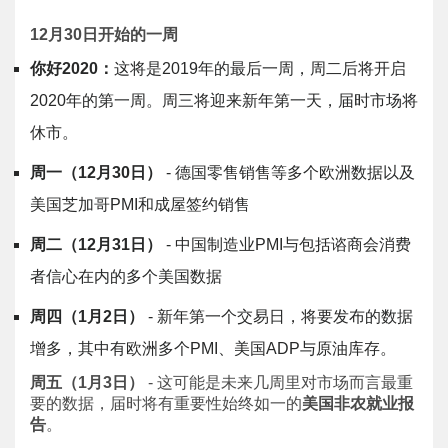
12
月
30
日开始的一周
你好
2020
：
这将是2019年的最后一周，周二后将开启
2020年的第一周。周三将迎来新年第一天，届时市场将
休市。
周一（
12
月
30
日）
- 德国零售销售等多个欧洲数据以及
美国芝加哥PMI和成屋签约销售
周二（
12
月
31
日）
- 中国制造业PMI与包括谘商会消费
者信心在内的多个美国数据
周四（
1
月
2
日）
- 新年第一个交易日，将要发布的数据
增多，其中有欧洲多个PMI、美国ADP与原油库存。
周五（1月3日）
- 这可能是未来几周里对市场而言最重
要的数据，届时将有重要性始终如一的
美国非农就业报
告
。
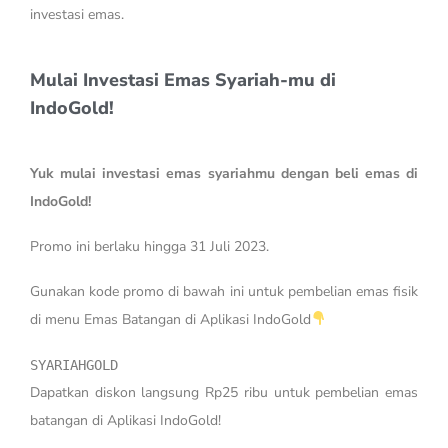
investasi emas.
Mulai Investasi Emas Syariah-mu di
IndoGold!
Yuk mulai investasi emas syariahmu dengan beli emas di
IndoGold!
Promo ini berlaku hingga 31 Juli 2023.
Gunakan kode promo di bawah ini untuk pembelian emas fisik
di menu Emas Batangan di Aplikasi IndoGold
SYARIAHGOLD
Dapatkan diskon langsung Rp25 ribu untuk pembelian emas
batangan di Aplikasi IndoGold!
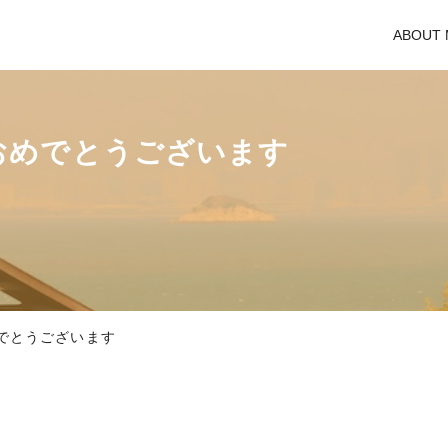
ABOUT 
ておめでとうございます
めでとうございます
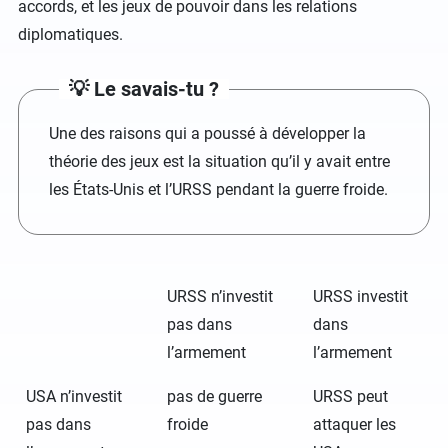
accords, et les jeux de pouvoir dans les relations
diplomatiques.
💡 Le savais-tu ?
Une des raisons qui a poussé à développer la
théorie des jeux est la situation qu’il y avait entre
les États-Unis et l’URSS pendant la guerre froide.
URSS n’investit
URSS investit
pas dans
dans
l’armement
l’armement
USA n’investit
pas de guerre
URSS peut
pas dans
froide
attaquer les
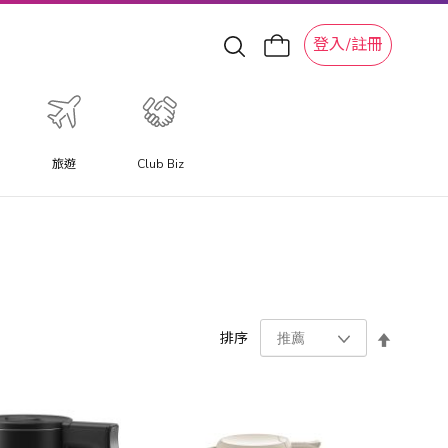
登入/註冊
旅遊
Club Biz
設
排序
置
降
序
方
向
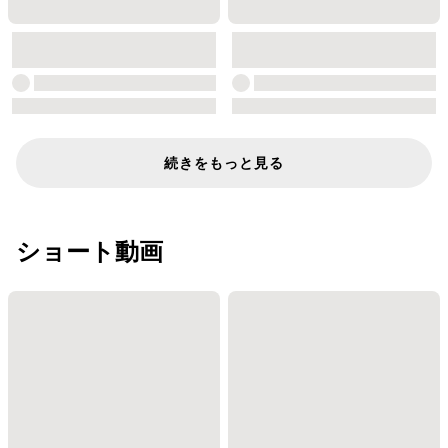
続きをもっと見る
ショート動画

• **EXERCISE**: In the copy, include no pictures, but repeat the listing exactly.

• **REPLY TO THE TASK**:
12
月
30
日开始的一周
你好
2020
：
这将是2019年的最后一周，周二后将开启
2020年的第一周。周三将迎来新年第一天，届时市场将
休市。
周一（
12
月
30
日）
- 德国零售销售等多个欧洲数据以及
美国芝加哥PMI和成屋签约销售
周二（
12
月
31
日）
- 中国制造业PMI与包括谘商会消费
者信心在内的多个美国数据
周四（
1
月
2
日）
- 新年第一个交易日，将要发布的数据
增多，其中有欧洲多个PMI、美国ADP与原油库存。
周五（1月3日）
- 这可能是未来几周里对市场而言最重
要的数据，届时将有重要性始终如一的
美国非农就业报
告
。
investasi emas.
Mulai Investasi Emas Syariah-mu di
IndoGold!
Yuk mulai investasi emas syariahmu dengan beli emas di
IndoGold!
Promo ini berlaku hingga 31 Juli 2023.
Gunakan kode promo di bawah ini untuk pembelian emas fisik
di menu Emas Batangan di Aplikasi IndoGold
SYARIAHGOLD
Dapatkan diskon langsung Rp25 ribu untuk pembelian emas
batangan di Aplikasi IndoGold!
ABOUT 
ておめでとうございます
めでとうございます
accords, et les jeux de pouvoir dans les relations
diplomatiques.
💡 Le savais-tu ?
Une des raisons qui a poussé à développer la
théorie des jeux est la situation qu’il y avait entre
les États-Unis et l’URSS pendant la guerre froide.
URSS n’investit
URSS investit
pas dans
dans
l’armement
l’armement
USA n’investit
pas de guerre
URSS peut
pas dans
froide
attaquer les
登入/註冊
旅遊
Club Biz
設
排序
置
降
序
方
向
続きをもっと見る
ショート動画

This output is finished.